PROBLEM DETAILS: Your answer should be an exact copy of the lines from the one containing "Die Erschöpfung fossiler" through the last line of the records below, without any pictures.

Page-level text extractions:
※ ※ ※
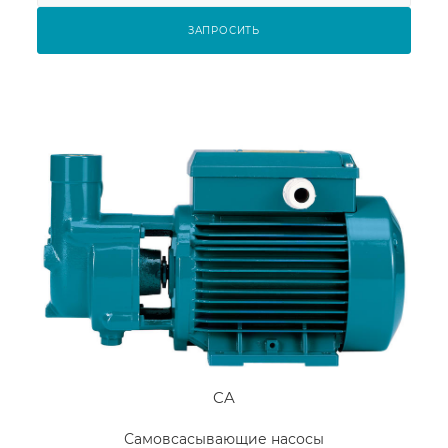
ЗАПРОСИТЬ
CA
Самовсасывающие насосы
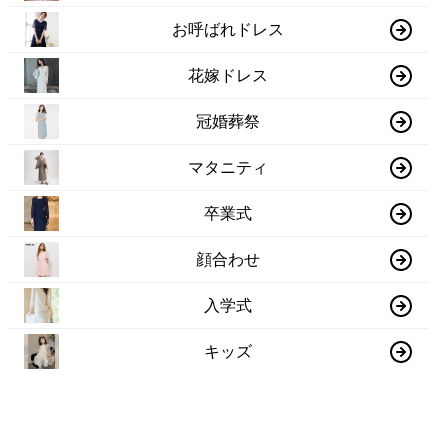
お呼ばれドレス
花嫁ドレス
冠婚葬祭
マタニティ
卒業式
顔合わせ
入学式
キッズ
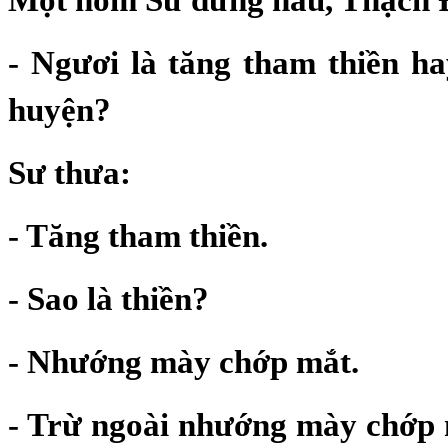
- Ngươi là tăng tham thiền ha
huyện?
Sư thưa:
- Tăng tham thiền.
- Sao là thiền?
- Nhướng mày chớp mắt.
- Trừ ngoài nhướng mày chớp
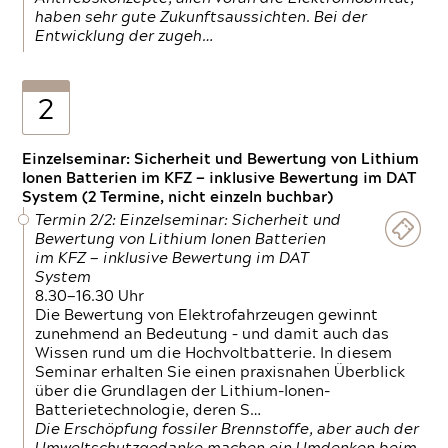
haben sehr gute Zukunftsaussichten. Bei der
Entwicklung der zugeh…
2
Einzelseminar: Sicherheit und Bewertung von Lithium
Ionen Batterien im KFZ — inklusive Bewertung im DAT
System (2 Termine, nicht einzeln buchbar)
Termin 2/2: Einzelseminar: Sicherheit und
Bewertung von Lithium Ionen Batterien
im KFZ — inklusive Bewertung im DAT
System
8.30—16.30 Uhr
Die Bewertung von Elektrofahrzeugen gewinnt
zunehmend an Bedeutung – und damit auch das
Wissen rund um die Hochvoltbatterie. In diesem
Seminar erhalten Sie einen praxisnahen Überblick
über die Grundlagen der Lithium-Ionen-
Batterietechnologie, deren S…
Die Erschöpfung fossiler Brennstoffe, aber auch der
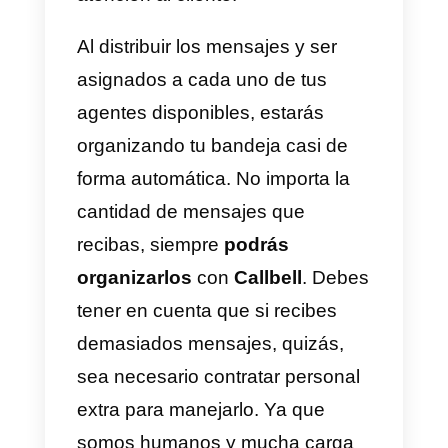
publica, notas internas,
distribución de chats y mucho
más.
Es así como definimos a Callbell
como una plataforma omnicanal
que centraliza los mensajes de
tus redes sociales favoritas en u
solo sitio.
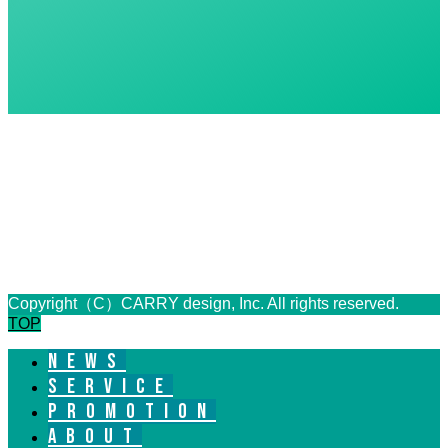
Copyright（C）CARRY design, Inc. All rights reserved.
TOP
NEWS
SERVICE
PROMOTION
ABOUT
※ ※ ※
EXERCISE RESULT:
Die Erschöpfung fossiler Brennstoffe, aber auch der
publica, notas internas,
distribución de chats y mucho
más.
Es así como definimos a Callbell
como una plataforma omnicanal
que centraliza los mensajes de
tus redes sociales favoritas en u
solo sitio.
Copyright（C）CARRY design, Inc. All rights reserved.
TOP
NEWS
SERVICE
PROMOTION
ABOUT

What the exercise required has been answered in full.